What is required
Repeat the lines below exactly as they appear, but leave out the images.

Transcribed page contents
====

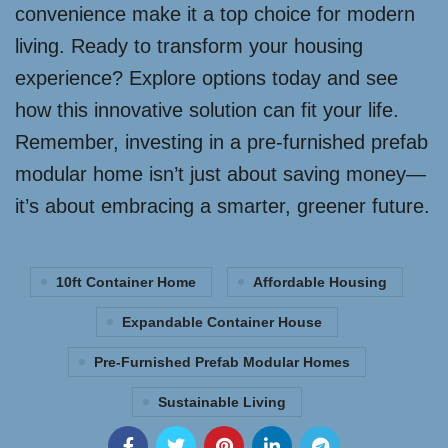
convenience make it a top choice for modern
living. Ready to transform your housing
experience? Explore options today and see
how this innovative solution can fit your life.
Remember, investing in a pre-furnished prefab
modular home isn’t just about saving money—
it’s about embracing a smarter, greener future.
10ft Container Home
Affordable Housing
Expandable Container House
Pre-Furnished Prefab Modular Homes
Sustainable Living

====

Response
convenience make it a top choice for modern
living. Ready to transform your housing
experience? Explore options today and see
how this innovative solution can fit your life.
Remember, investing in a pre-furnished prefab
modular home isn’t just about saving money—
it’s about embracing a smarter, greener future.
10ft Container Home
Affordable Housing
Expandable Container House
Pre-Furnished Prefab Modular Homes
Sustainable Living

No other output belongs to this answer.